Java character encodings

Java™ programs can convert data in different formats, enabling your applications to transfer and use information from many kinds of international character sets.

Internally, the Java virtual machine (JVM) always operates with data in Unicode. However, all data transferred into or out of the JVM is in a format matching the file.encoding property. Data read into the JVM is converted from file.encoding to Unicode and data sent out of the JVM is converted from Unicode to file.encoding.

Data files for Java programs are stored in the integrated file system. Files in the integrated file system are tagged with a coded character set identifier (CCSID) that identifies the character encoding of the data contained in the file.

When data is read by a Java program, it is expected to be in the character encoding matching file.encoding. When data is written to a file by a Java program, it is written in a character encoding matching file.encoding. This also applies to Java source code files (.java files) processed by the javac command and to data sent and received through Transmission Control Protocol/Internet Protocol (TCP/IP) sockets using the java.net package.

Data read from or written to System.in, System.out, and System.err are handled differently than data read from or written to other sources when they are assigned to stdin, stdout, and stderr.

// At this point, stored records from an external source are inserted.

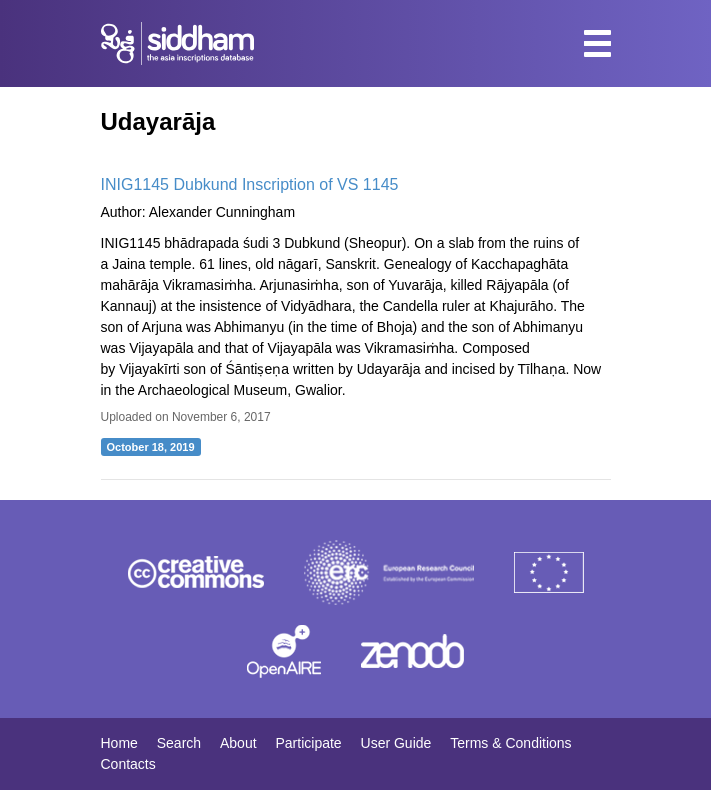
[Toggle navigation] (597, 43)
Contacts (128, 764)
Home (119, 743)
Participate (308, 743)
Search (179, 743)
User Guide (396, 743)
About (238, 743)
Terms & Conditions (510, 743)
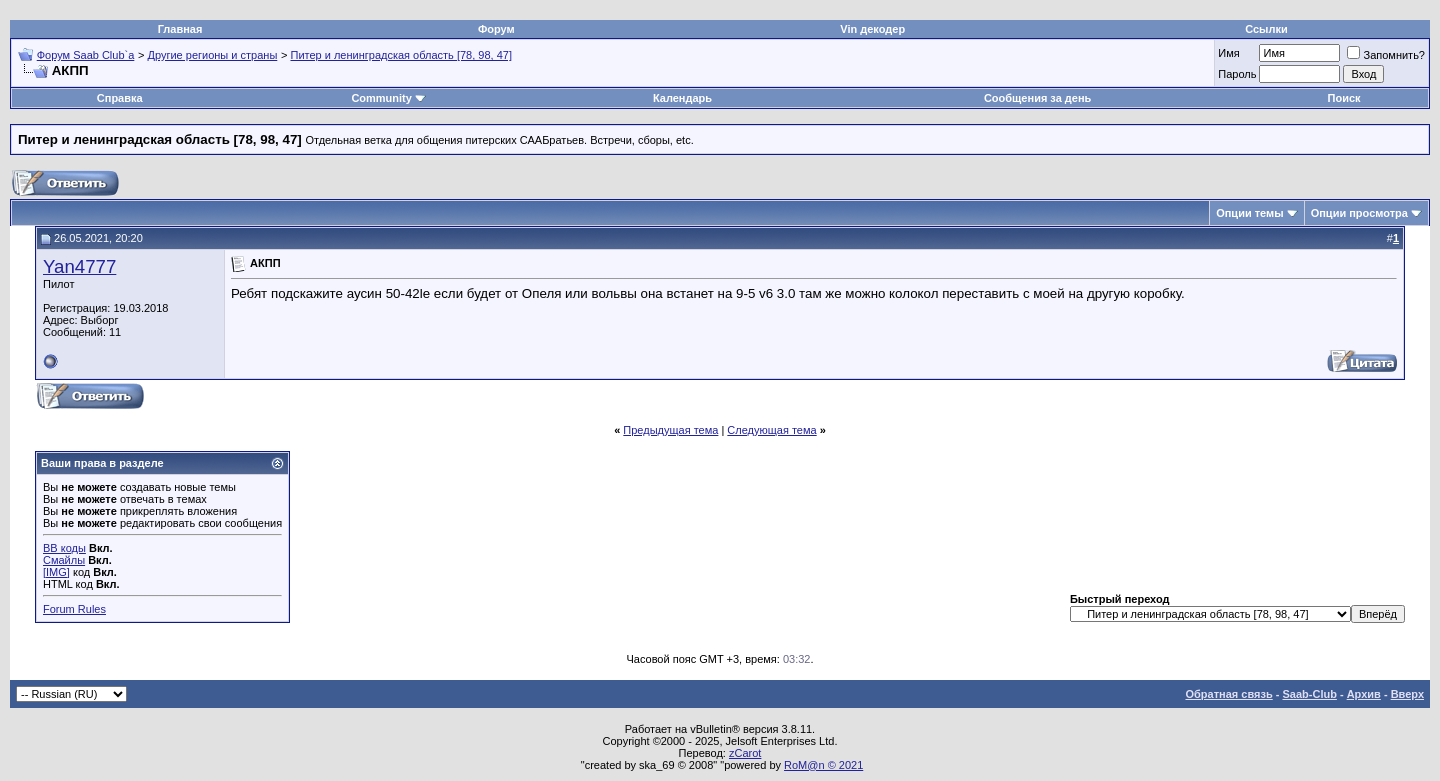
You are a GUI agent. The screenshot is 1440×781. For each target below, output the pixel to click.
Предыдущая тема (670, 430)
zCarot (745, 753)
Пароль (1237, 74)
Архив (1364, 694)
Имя (1228, 53)
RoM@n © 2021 (823, 765)
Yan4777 (79, 266)
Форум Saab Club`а (86, 55)
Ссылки (1266, 29)
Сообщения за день (1037, 98)
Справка (120, 98)
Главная (180, 29)
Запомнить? (1386, 55)
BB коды (64, 548)
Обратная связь (1229, 694)
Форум (496, 29)
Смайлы (64, 560)
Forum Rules (74, 609)
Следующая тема (771, 430)
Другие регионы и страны (213, 55)
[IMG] (56, 572)
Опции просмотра (1359, 213)
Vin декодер (872, 29)
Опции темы (1249, 213)
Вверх (1407, 694)
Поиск (1344, 98)
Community (388, 98)
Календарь (682, 98)
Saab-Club (1309, 694)
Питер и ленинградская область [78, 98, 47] (400, 55)
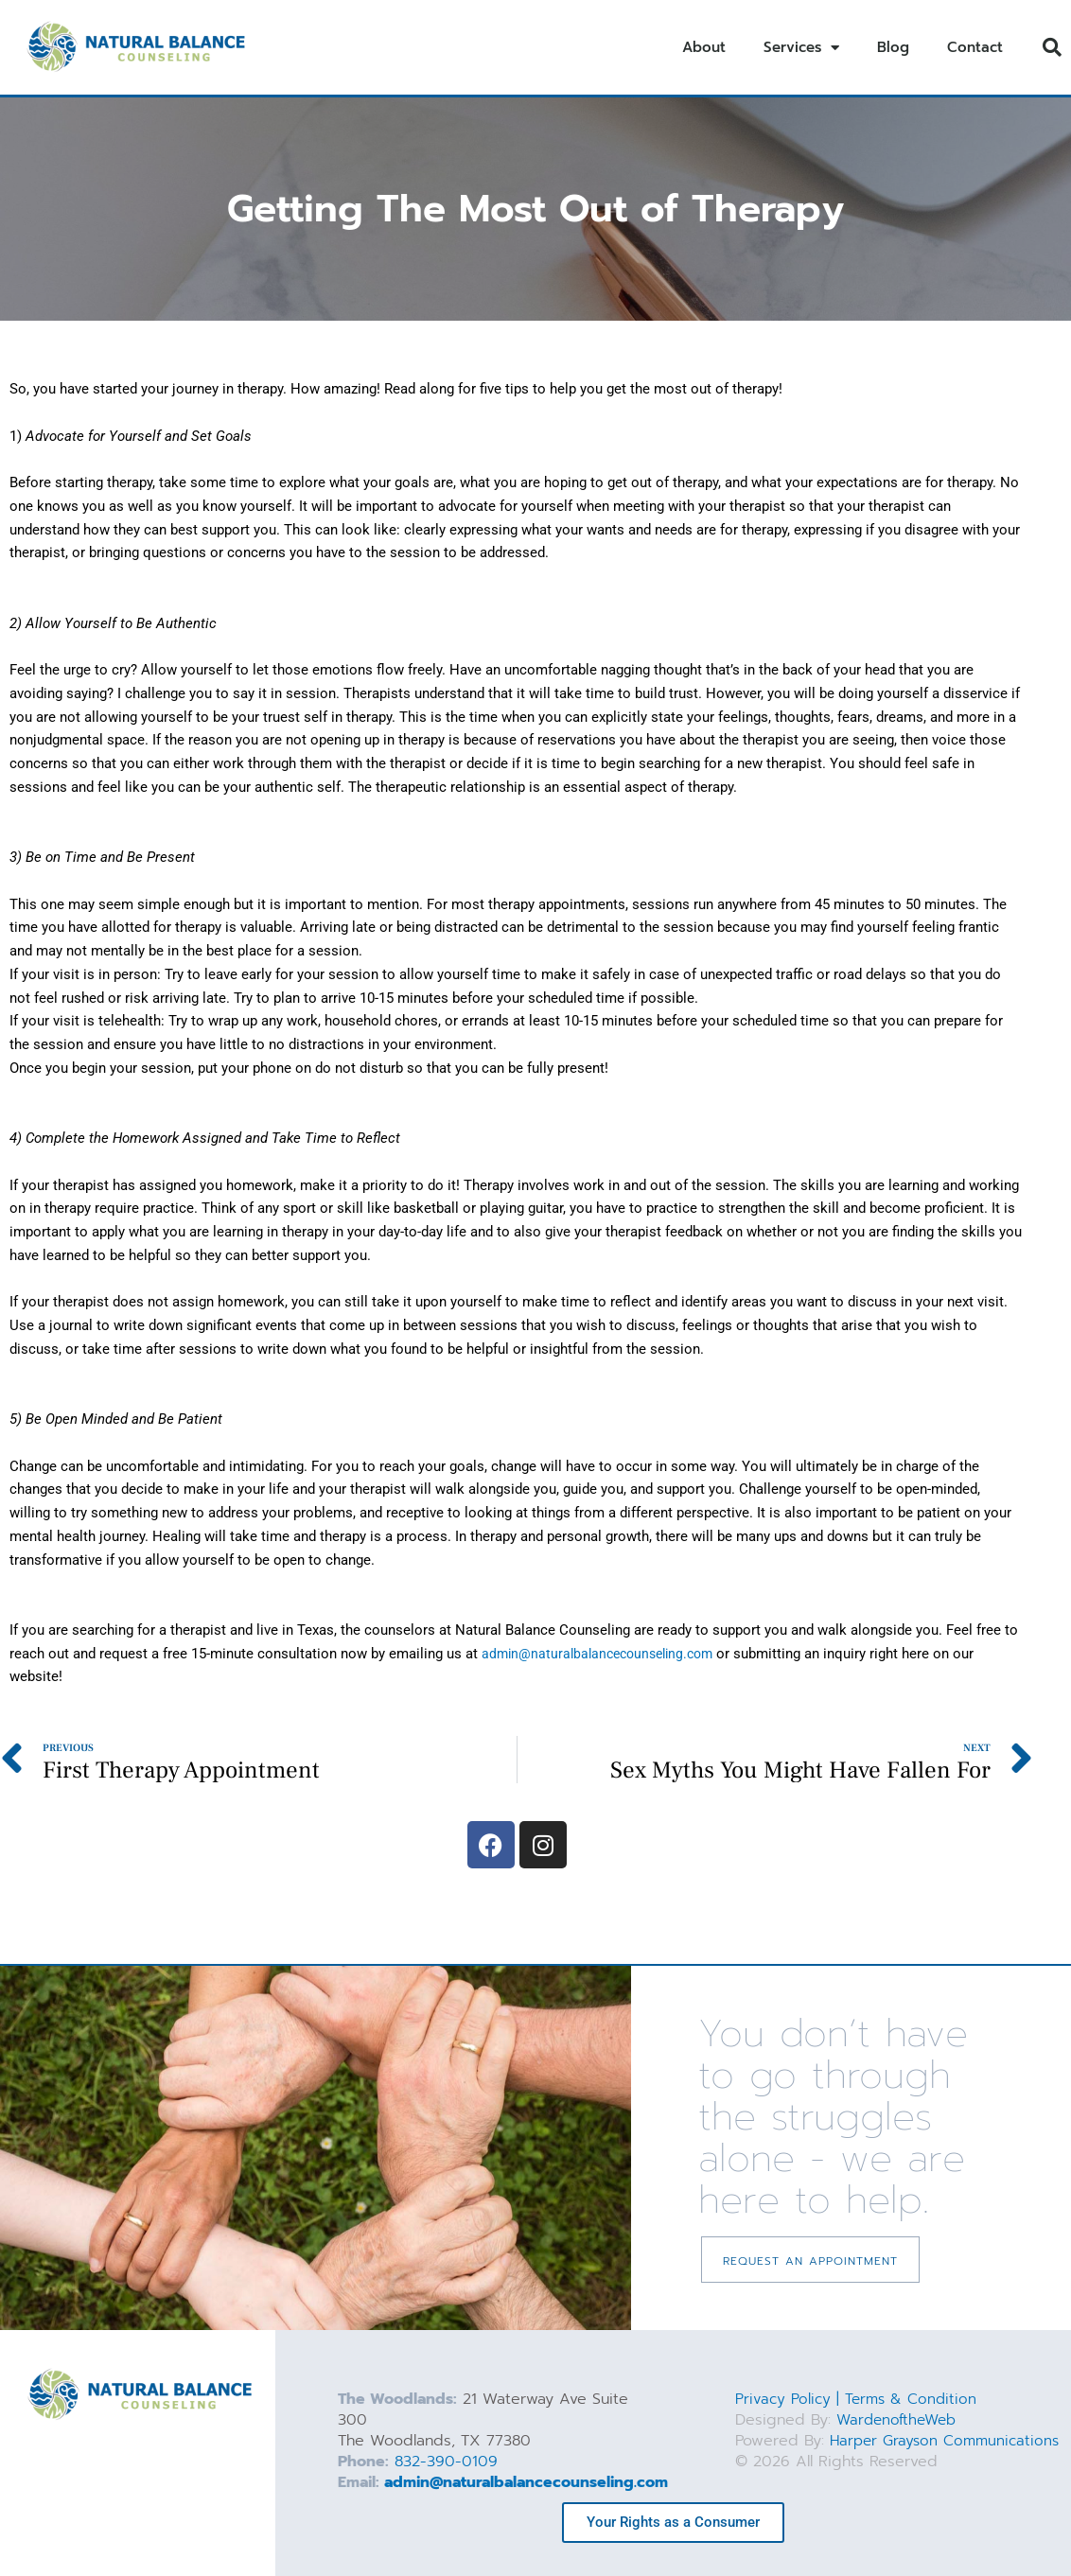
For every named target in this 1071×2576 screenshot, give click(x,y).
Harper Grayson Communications (838, 2451)
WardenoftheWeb (899, 2420)
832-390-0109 (446, 2461)
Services (801, 47)
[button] (1052, 47)
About (704, 47)
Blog (893, 47)
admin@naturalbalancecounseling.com (526, 2482)
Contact (975, 47)
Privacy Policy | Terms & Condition (858, 2399)
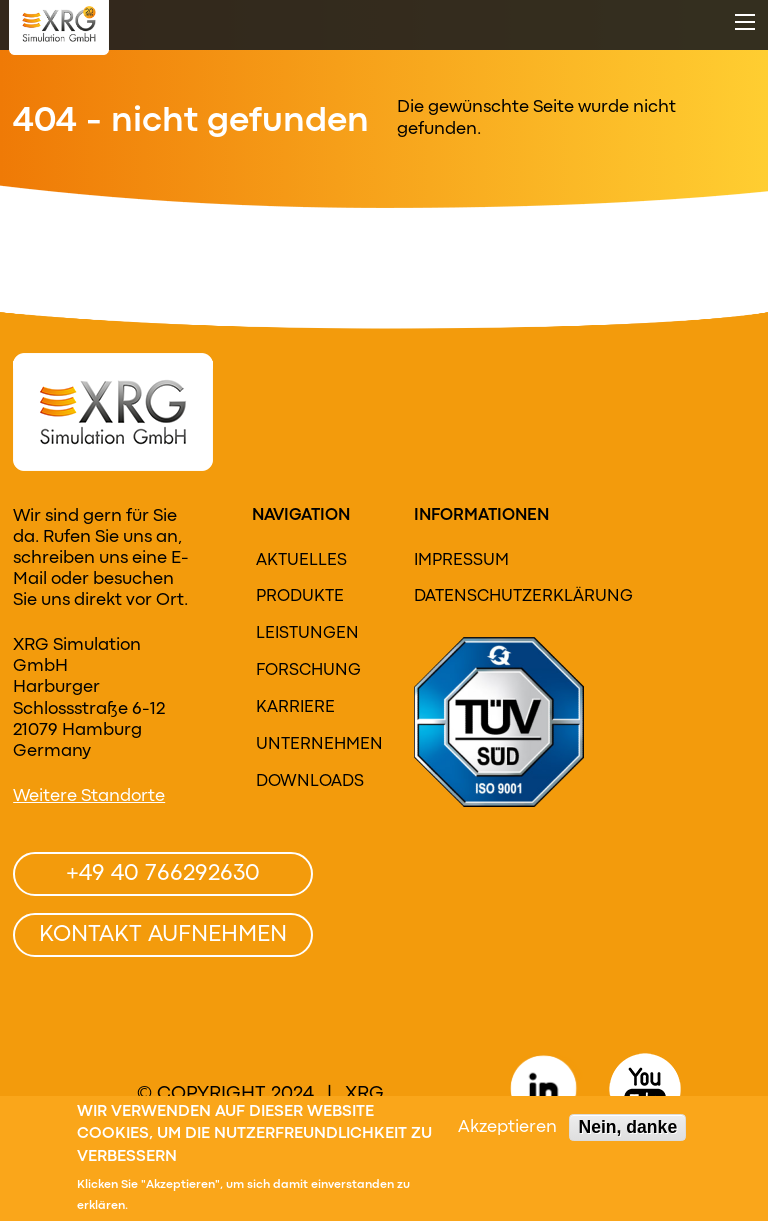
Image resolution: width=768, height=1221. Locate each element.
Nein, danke (627, 1130)
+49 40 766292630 (163, 874)
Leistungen (307, 634)
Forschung (308, 671)
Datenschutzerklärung (486, 597)
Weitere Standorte (89, 796)
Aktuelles (301, 561)
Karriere (295, 708)
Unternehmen (317, 745)
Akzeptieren (507, 1130)
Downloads (310, 782)
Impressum (461, 561)
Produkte (300, 597)
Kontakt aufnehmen (163, 935)
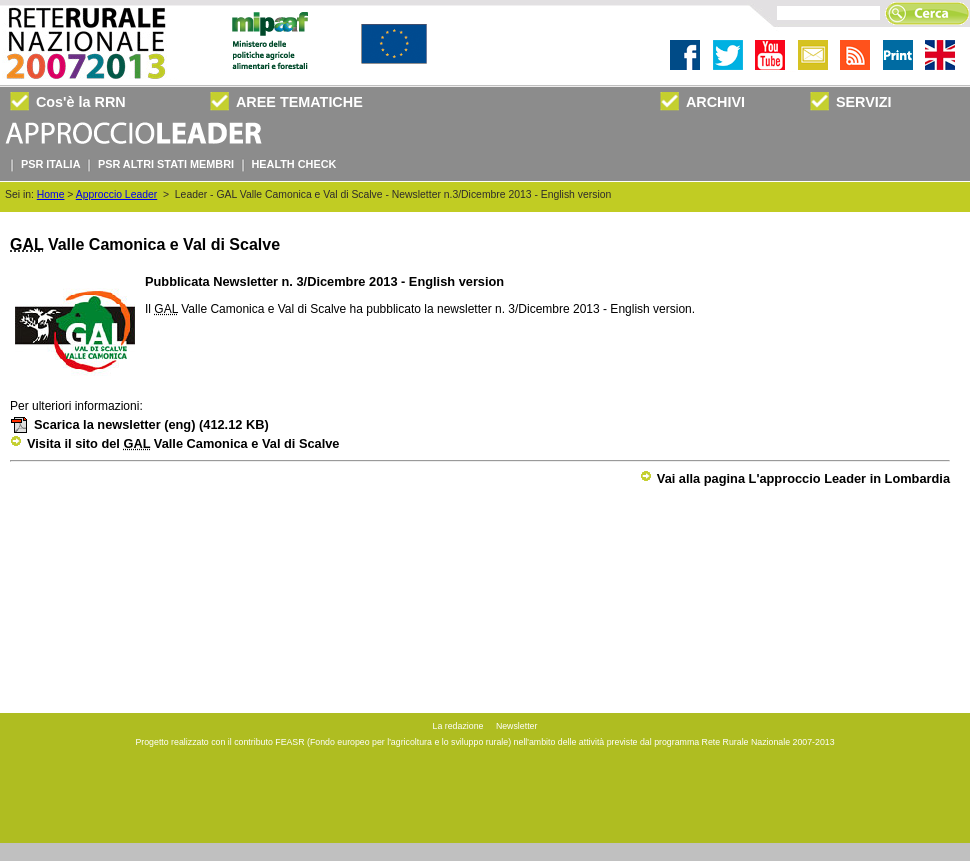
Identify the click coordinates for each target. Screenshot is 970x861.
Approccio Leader (116, 194)
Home (51, 194)
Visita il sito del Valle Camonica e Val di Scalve (174, 443)
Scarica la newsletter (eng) (139, 424)
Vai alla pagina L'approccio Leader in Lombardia (795, 478)
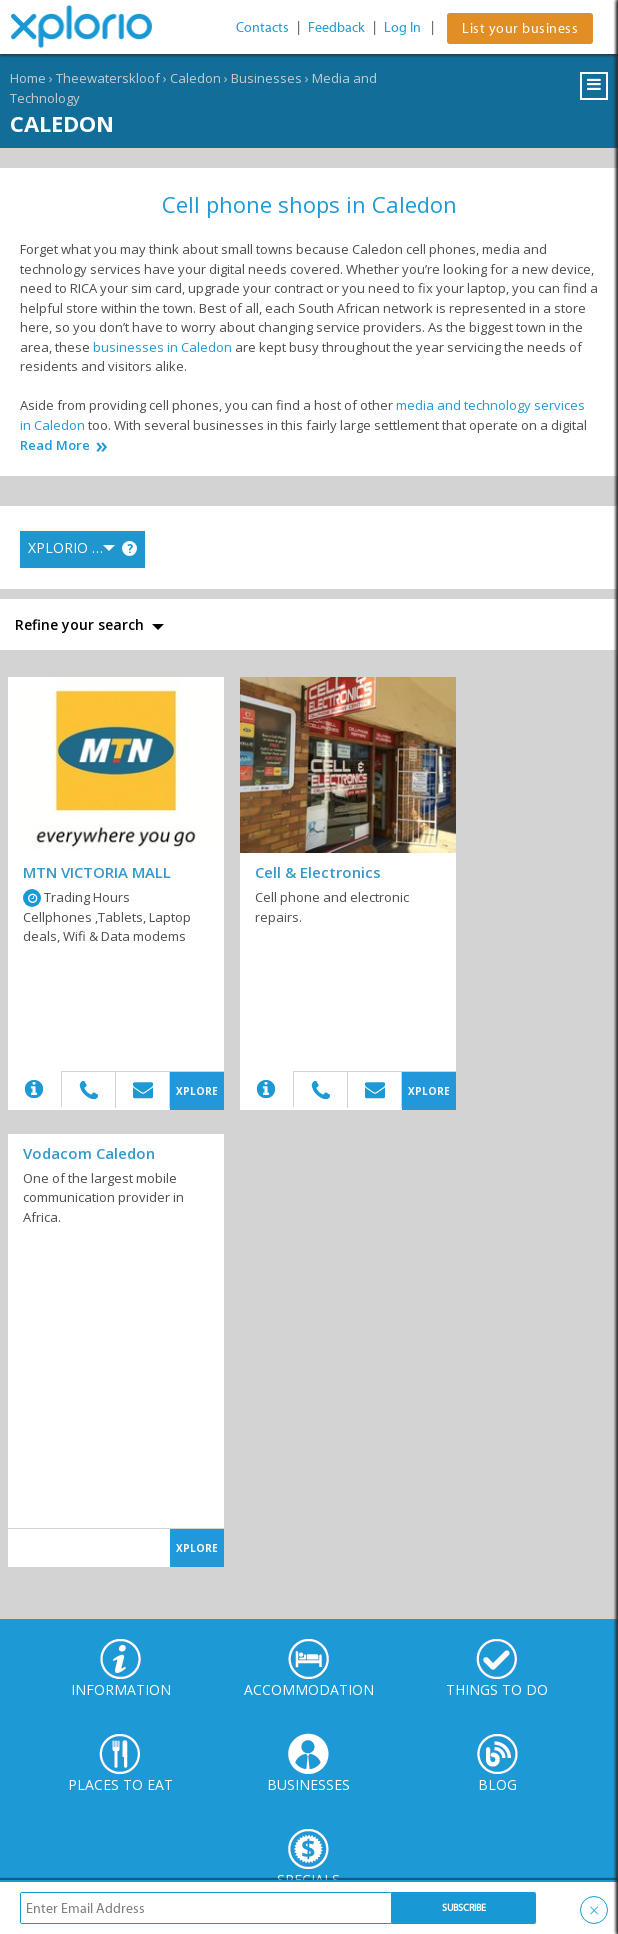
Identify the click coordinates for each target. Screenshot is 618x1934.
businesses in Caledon (162, 347)
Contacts (262, 27)
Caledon (195, 78)
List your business (520, 28)
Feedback (336, 27)
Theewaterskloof (108, 78)
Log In (402, 27)
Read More (55, 445)
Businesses (266, 78)
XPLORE (197, 1091)
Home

Since stdin, stdout, and stderr are normally attached to EBCDIC devices on the IBM® i server, a conversion is performed by the JVM on the data to convert from the normal character encoding of file.encoding to a CCSID matching the IBM i job CCSID. When System.in, System.out, or System.err are redirected to a file or socket and are not directed to stdin, stdout, or stderr, this additional data conversion is not performed and the data remains in a character encoding matching file.encoding.

When data must be read into or written from a Java program in a character encoding other than file.encoding, the program can use the Java IO classes java.io.InputStreamReader, java.io.FileReader, java.io.OutputStreamReader, and java.io.FileWriter. These Java classes allow specifying a file.encoding value that takes precedence over the default file.encoding property currently in use by the JVM.

Data to or from the DB2® database converts to or from the CCSID of the IBM i database through the JDBC APIs .

Data that is transferred to or from other programs through Java Native Interface does not get converted.